**Task input**
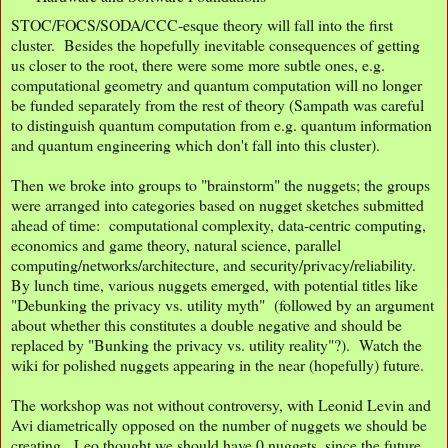
STOC/FOCS/SODA/CCC-esque theory will fall into the first
cluster. Besides the hopefully inevitable consequences of getting
us closer to the root, there were some more subtle ones, e.g.
computational geometry and quantum computation will no longer
be funded separately from the rest of theory (Sampath was careful
to distinguish quantum computation from e.g. quantum information
and quantum engineering which don't fall into this cluster).
Then we broke into groups to "brainstorm" the nuggets; the groups
were arranged into categories based on nugget sketches submitted
ahead of time: computational complexity, data-centric computing,
economics and game theory, natural science, parallel
computing/networks/architecture, and security/privacy/reliability.
By lunch time, various nuggets emerged, with potential titles like
"Debunking the privacy vs. utility myth" (followed by an argument
about whether this constitutes a double negative and should be
replaced by "Bunking the privacy vs. utility reality"?). Watch the
wiki for polished nuggets appearing in the near (hopefully) future.
The workshop was not without controversy, with Leonid Levin and
Avi diametrically opposed on the number of nuggets we should be
creating. Leo thought we should have 0 nuggets, since the future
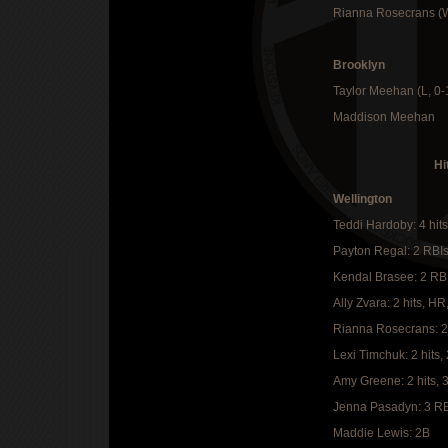
Rianna Rosecrans (
Brooklyn
Taylor Meehan (L, 0
Maddison Meehan
Hi
Wellington
Teddi Hardoby: 4 hits
Payton Regal: 2 RBI
Kendal Brasee: 2 RB
Ally Zvara: 2 hits, HR
Rianna Rosecrans: 2
Lexi Timchuk: 2 hits,
Amy Greene: 2 hits, 
Jenna Pasadyn: 3 RB
Maddie Lewis: 2B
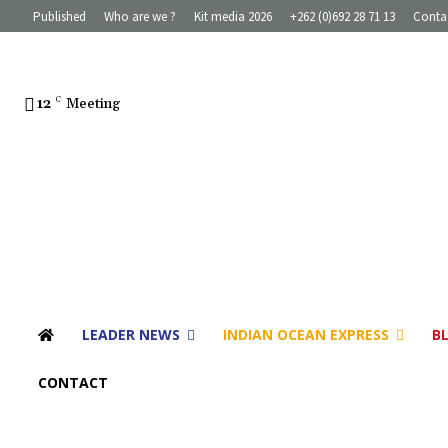
Published
Who are we ?
Kit media 2026
+262 (0)692 28 71 13
Conta
12
C
Meeting
LEADER NEWS
INDIAN OCEAN EXPRESS
B
CONTACT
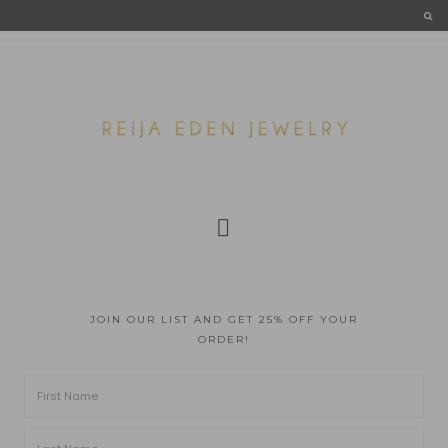
JOIN OUR LIST AND GET 25% OFF YOUR
ORDER!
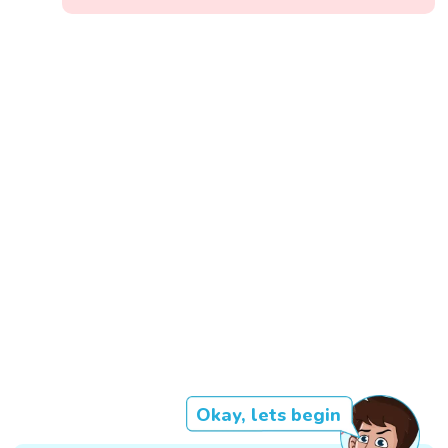
Okay, lets begin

**Problem**
Reproduce the full listing faithfully, but do not carry over any pictures.

**Final answer**
STOC/FOCS/SODA/CCC-esque theory will fall into the first
cluster. Besides the hopefully inevitable consequences of getting
us closer to the root, there were some more subtle ones, e.g.
computational geometry and quantum computation will no longer
be funded separately from the rest of theory (Sampath was careful
to distinguish quantum computation from e.g. quantum information
and quantum engineering which don't fall into this cluster).
Then we broke into groups to "brainstorm" the nuggets; the groups
were arranged into categories based on nugget sketches submitted
ahead of time: computational complexity, data-centric computing,
economics and game theory, natural science, parallel
computing/networks/architecture, and security/privacy/reliability.
By lunch time, various nuggets emerged, with potential titles like
"Debunking the privacy vs. utility myth" (followed by an argument
about whether this constitutes a double negative and should be
replaced by "Bunking the privacy vs. utility reality"?). Watch the
wiki for polished nuggets appearing in the near (hopefully) future.
The workshop was not without controversy, with Leonid Levin and
Avi diametrically opposed on the number of nuggets we should be
creating. Leo thought we should have 0 nuggets, since the future
Rianna Rosecrans (
Brooklyn
Taylor Meehan (L, 0
Maddison Meehan
Hi
Wellington
Teddi Hardoby: 4 hits
Payton Regal: 2 RBI
Kendal Brasee: 2 RB
Ally Zvara: 2 hits, HR
Rianna Rosecrans: 2
Lexi Timchuk: 2 hits,
Amy Greene: 2 hits, 
Jenna Pasadyn: 3 RB
Maddie Lewis: 2B
Published
Who are we ?
Kit media 2026
+262 (0)692 28 71 13
Conta
12
C
Meeting
LEADER NEWS
INDIAN OCEAN EXPRESS
B
CONTACT
JOIN OUR LIST AND GET 25% OFF YOUR
ORDER!
Okay, lets begin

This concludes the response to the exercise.